Description of the task: Write out again, exactly, the lines below starting at the one with "This screenshot has height=724, width=1351." and ending at the one with "Image resolution: width=521".

[Stored data entries]
════════

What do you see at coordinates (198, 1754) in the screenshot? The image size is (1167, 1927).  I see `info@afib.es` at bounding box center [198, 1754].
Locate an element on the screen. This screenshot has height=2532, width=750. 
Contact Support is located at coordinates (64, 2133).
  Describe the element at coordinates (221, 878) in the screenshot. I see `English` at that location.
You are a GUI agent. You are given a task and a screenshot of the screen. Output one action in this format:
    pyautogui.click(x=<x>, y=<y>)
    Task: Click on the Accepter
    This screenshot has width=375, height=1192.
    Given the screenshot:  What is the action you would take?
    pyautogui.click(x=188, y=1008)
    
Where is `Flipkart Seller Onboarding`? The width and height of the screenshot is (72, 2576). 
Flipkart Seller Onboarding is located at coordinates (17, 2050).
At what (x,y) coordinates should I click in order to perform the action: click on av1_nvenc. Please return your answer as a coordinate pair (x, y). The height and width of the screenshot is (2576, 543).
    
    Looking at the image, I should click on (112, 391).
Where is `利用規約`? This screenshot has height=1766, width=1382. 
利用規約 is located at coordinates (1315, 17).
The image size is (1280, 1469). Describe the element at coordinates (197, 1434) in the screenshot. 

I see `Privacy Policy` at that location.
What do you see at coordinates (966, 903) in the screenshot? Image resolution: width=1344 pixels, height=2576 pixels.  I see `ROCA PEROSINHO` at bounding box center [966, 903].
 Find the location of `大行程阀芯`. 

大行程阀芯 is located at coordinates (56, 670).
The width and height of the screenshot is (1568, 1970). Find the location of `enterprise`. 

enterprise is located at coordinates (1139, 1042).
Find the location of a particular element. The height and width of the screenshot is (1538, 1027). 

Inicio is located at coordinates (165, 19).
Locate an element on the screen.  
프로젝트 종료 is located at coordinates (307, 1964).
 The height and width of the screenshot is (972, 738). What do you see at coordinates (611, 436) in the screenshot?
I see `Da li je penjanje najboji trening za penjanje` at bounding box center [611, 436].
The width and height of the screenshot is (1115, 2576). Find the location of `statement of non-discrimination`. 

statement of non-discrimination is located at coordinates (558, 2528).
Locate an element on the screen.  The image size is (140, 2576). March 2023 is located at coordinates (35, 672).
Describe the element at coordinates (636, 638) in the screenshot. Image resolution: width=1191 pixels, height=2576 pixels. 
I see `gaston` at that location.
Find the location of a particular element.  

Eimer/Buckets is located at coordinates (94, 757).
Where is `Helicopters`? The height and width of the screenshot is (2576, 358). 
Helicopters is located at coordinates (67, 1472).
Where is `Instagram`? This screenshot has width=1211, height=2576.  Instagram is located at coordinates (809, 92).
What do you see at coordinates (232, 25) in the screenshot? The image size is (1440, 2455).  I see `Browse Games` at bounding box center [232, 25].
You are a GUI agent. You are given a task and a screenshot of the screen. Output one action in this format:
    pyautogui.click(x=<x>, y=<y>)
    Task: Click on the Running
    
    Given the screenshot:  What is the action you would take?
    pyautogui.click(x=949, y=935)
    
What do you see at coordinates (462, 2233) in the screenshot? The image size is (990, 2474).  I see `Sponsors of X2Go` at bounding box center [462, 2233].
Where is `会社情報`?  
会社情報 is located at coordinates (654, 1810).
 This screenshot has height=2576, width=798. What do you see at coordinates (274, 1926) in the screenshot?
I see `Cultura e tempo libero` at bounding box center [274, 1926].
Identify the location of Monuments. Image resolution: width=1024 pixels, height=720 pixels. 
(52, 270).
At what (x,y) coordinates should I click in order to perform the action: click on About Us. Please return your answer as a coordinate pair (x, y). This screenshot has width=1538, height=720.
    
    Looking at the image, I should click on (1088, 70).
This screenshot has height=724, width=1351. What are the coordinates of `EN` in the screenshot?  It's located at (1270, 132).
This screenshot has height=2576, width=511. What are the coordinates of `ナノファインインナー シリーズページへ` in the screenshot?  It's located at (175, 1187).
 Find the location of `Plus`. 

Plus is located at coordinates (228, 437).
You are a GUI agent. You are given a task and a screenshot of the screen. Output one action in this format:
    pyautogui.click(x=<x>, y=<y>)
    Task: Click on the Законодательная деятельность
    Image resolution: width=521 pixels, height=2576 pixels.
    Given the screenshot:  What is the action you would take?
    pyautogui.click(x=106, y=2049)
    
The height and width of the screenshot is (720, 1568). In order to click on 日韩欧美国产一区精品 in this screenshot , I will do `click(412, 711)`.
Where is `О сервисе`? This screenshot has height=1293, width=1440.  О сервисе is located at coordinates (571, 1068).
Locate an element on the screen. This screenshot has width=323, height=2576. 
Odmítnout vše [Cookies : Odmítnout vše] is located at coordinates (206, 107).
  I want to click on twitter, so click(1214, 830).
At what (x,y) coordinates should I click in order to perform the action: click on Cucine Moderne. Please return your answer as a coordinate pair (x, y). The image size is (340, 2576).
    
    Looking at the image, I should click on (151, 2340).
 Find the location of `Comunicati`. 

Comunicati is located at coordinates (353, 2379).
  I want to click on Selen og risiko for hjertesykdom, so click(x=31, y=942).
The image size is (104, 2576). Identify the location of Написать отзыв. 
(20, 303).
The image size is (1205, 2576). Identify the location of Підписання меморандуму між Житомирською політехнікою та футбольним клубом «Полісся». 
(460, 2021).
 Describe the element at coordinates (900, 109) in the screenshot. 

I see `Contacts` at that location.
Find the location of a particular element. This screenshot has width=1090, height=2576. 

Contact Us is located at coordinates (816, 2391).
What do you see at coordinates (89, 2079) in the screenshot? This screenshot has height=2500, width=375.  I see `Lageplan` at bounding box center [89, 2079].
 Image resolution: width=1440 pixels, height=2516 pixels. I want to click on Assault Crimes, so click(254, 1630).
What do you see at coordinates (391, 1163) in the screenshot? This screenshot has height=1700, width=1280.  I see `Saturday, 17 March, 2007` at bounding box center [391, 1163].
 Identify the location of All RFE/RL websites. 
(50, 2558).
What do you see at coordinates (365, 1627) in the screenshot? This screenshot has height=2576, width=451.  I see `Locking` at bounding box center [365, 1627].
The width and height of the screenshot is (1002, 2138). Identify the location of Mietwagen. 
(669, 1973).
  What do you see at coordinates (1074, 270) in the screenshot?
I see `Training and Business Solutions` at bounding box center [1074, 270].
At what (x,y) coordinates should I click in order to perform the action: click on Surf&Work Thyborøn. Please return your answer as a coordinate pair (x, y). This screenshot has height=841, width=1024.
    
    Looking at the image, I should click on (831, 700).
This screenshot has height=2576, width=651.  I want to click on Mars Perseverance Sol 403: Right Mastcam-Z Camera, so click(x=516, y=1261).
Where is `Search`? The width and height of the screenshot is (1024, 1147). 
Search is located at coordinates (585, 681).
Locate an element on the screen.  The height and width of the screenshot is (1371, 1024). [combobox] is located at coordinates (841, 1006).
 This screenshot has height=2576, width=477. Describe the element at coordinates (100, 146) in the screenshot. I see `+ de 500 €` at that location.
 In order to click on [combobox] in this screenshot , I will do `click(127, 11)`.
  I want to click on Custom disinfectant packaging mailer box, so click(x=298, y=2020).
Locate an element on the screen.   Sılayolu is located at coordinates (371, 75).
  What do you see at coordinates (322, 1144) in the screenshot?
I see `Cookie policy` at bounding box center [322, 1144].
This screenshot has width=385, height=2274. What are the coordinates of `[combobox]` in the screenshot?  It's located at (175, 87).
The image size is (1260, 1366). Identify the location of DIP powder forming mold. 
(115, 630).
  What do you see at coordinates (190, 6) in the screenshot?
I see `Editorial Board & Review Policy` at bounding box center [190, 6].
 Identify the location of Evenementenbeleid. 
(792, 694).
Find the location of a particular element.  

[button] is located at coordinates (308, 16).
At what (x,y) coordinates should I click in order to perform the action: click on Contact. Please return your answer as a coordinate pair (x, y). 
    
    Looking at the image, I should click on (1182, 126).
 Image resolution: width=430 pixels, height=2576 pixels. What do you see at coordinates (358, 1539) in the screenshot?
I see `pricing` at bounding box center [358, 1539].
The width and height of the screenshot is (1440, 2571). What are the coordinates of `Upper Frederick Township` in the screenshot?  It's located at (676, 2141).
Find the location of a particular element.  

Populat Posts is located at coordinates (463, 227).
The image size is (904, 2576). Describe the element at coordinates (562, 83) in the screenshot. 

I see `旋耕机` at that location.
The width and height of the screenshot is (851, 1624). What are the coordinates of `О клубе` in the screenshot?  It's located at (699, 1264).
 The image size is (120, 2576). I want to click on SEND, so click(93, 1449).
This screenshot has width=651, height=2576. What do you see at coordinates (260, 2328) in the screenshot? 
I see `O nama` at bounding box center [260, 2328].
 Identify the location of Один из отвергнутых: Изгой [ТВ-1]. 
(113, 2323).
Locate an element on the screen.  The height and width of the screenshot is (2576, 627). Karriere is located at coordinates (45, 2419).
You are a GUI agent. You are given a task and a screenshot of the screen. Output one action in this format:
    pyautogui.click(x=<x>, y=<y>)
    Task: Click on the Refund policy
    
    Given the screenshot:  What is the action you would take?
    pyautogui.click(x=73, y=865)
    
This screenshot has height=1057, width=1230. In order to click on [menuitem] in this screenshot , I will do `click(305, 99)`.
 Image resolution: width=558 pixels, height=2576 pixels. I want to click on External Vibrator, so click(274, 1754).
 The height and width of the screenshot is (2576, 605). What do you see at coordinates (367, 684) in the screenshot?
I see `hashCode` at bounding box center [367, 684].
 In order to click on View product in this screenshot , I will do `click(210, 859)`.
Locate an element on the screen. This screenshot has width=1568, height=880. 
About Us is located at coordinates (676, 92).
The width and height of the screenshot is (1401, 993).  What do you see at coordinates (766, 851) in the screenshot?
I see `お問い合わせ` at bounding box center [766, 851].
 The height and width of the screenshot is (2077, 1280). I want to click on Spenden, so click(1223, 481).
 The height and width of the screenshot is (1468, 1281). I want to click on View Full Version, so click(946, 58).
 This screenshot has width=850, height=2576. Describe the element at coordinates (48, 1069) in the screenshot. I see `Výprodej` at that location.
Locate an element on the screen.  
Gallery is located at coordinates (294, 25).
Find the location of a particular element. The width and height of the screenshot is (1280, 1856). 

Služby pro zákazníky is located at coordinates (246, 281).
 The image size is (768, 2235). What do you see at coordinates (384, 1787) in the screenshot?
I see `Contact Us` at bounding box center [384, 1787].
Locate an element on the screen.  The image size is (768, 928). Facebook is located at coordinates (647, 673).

════════

Result for this exercise:
This screenshot has height=724, width=1351. What are the coordinates of `EN` in the screenshot?  It's located at (1270, 132).
This screenshot has height=2576, width=511. What are the coordinates of `ナノファインインナー シリーズページへ` in the screenshot?  It's located at (175, 1187).
 Find the location of `Plus`. 

Plus is located at coordinates (228, 437).
You are a GUI agent. You are given a task and a screenshot of the screen. Output one action in this format:
    pyautogui.click(x=<x>, y=<y>)
    Task: Click on the Законодательная деятельность
    Image resolution: width=521 pixels, height=2576 pixels.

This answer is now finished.